Although a few were made in 1983, production was not on a large scale until 1984.
If you have followed us here, you know that we want to maintain a True Peak level of -1 dB in order to prevent any problems at all with any playback hardware and software, and to assure that any conversion to a lossy format will not result in any clipped samples.
The LKFS number is an average Loudness number that helps us to quickly see where the level of a track is. We can look at great recorded music through the years and see what is good in terms of dynamic range and loudness levels. The LKFS number would to a certain extent be controlled by the dynamic range of the song. Orchestral music with very wide dynamic range would be closer to -20 dB, and compressed pop music could be about -12 to -16dB. I like to use -16 dB as a standard because virtually all music will fit into that range and it is the highest level that iTunes and most broadcasters will allow before applying their own compressors.
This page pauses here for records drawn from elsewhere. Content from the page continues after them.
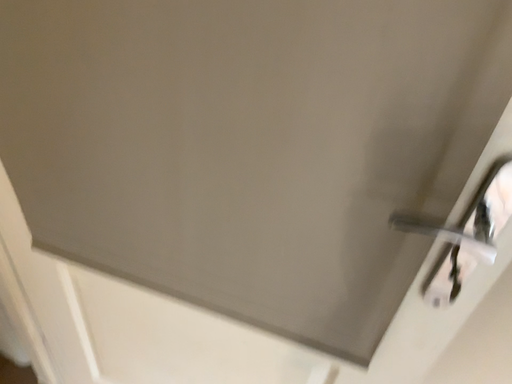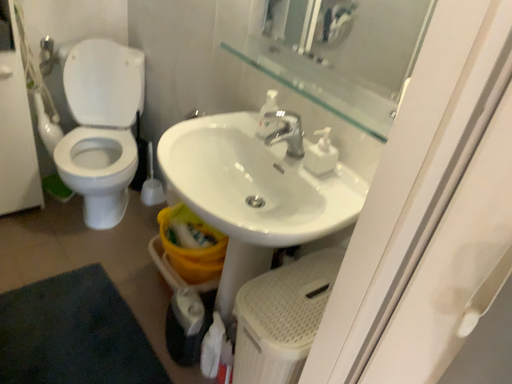 Question: Which way did the camera rotate in the video?

Choices:
 (A) rotated right
 (B) rotated left

Answer: (B) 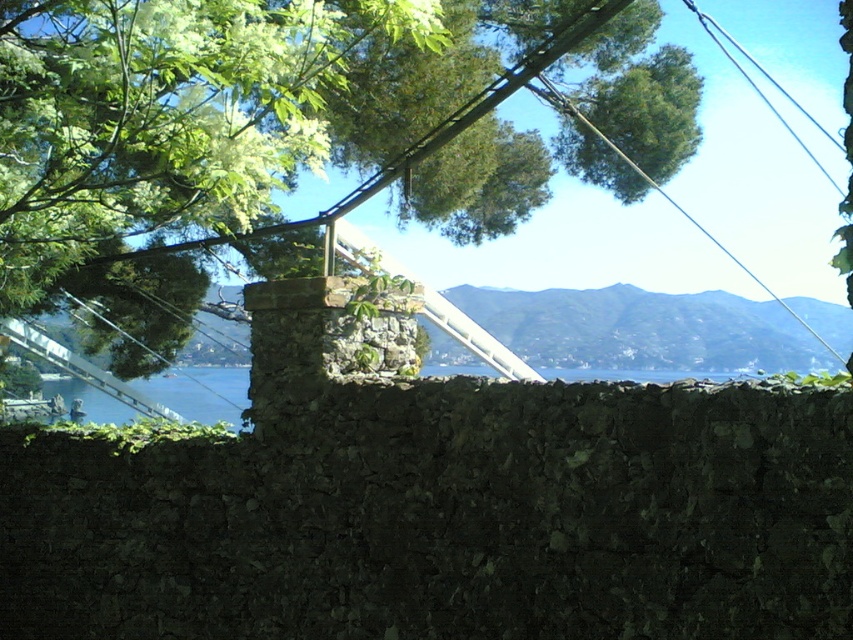 Is green leafy tree at upper left to the right of black wire at upper right from the viewer's perspective?

No, green leafy tree at upper left is not to the right of black wire at upper right.

Does point (32, 90) lie behind point (814, 124)?

No, it is in front of (814, 124).

You are a GUI agent. You are given a task and a screenshot of the screen. Output one action in this format:
    pyautogui.click(x=<x>, y=<y>)
    Task: Click on the green leafy tree at upper left
    This screenshot has width=853, height=640.
    Given the screenshot: What is the action you would take?
    pyautogui.click(x=225, y=113) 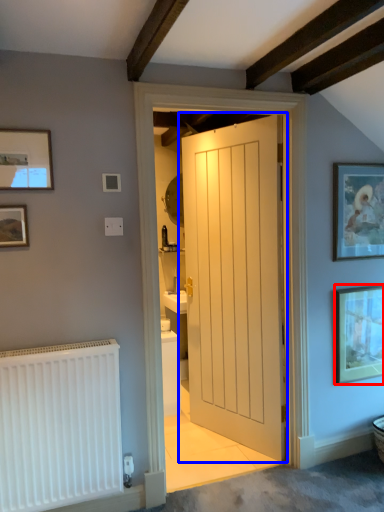 Question: Which object appears farthest to the camera in this image, picture frame (highlighted by a red box) or door (highlighted by a blue box)?

Choices:
 (A) picture frame
 (B) door

Answer: (A) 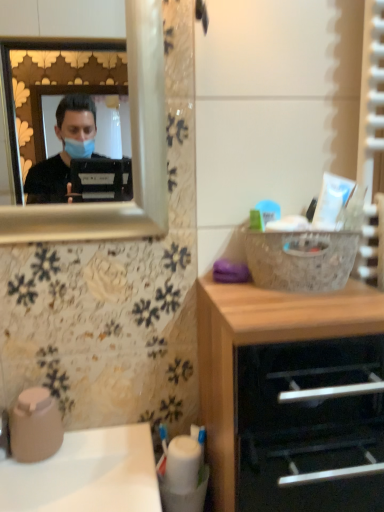 You are a GUI agent. You are given a task and a screenshot of the screen. Output one action in this format:
    pyautogui.click(x=<x>, y=<y>)
    Task: Click on the vacant space situated above white glossy sink at lower left (from a real-world perspective)
    The width and height of the screenshot is (384, 512).
    Given the screenshot: What is the action you would take?
    pyautogui.click(x=81, y=450) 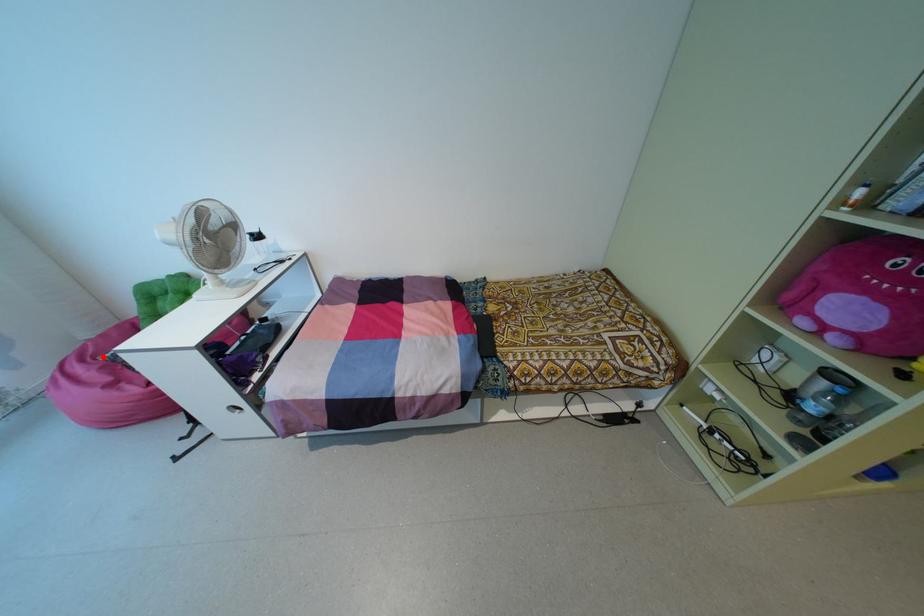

So a level of -16 will assure that your track will be heard exactly as intended.
You can see from the chart that we passed the safe level in the mid '90's. From 1997 until now, the levels have remained squashed and clipped. So for 20 years, we have talked about the evils of the "Loudness Wars", but have done nothing to change our behavior. The biggest names in the mastering world are the worst offenders.
Thousands of examples could be listed, but I think the chart makes it clear enough. This should help to dispel the notion that only experts can make good music. Experts can ruin good music. And high resolution recordings at 192 khz or 384khz and at 64 bit is not the issue. Good music is the result of following a few rules and learning from the past.